GE’s latest wind technology development is fabric-covered wind turbine blades, which are supposed to even more efficient that the fiberglass that is used now.
The swap in technology will allow turbine blades to perform as well, but can be made on-site at a much lower cost, 25-40% less. This drop in manufacturing cost could help make wind energy more competitive as economical as fossil fuels without government subsidies.
The fabric is lighter than fiberglass and allows for the production of much longer blades, which can capture more of the wind’s energy.
The architectural fabrics will be wrapped around a metal spaceframe, resembling a fishbone. The fabric will be tensioned around the ribs and run the length of the blade. The fabric was specifically designed to meet the demands of wind blade operations.
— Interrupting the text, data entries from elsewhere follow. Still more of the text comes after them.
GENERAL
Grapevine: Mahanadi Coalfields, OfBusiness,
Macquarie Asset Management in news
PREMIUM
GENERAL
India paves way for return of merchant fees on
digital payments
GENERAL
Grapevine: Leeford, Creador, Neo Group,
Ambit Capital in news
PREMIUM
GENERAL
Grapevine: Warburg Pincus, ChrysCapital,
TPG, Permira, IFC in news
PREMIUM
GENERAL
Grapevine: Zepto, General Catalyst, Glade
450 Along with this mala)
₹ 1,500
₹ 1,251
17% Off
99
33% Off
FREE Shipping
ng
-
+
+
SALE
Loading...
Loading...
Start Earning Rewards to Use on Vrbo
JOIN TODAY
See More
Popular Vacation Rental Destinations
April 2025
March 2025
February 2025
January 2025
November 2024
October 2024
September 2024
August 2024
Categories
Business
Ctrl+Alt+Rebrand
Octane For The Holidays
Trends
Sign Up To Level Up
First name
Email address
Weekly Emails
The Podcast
Current blade designs limit the length of the blades, due to financial, assembly and transportation restrictions. Fiberglass molds of blades can cost millions. A lightweight fabric would allow the construction of larger blades that generate wind energy at slower wind speeds. With this new approach to making wind blades, components could be built and assembled on site, meaning design engineers no longer have to concern themselves with manufacturing and transportation limitations.
Large blades will help the US achieve the national goal of 20% wind power by expanding wind energy into areas that wouldn’t have been suitable in the past. The $5.6M ARPA-E project will span three years and GE’s blade architecture will be built to achieve a 20 year life with no regular maintenance to tension fabrics required.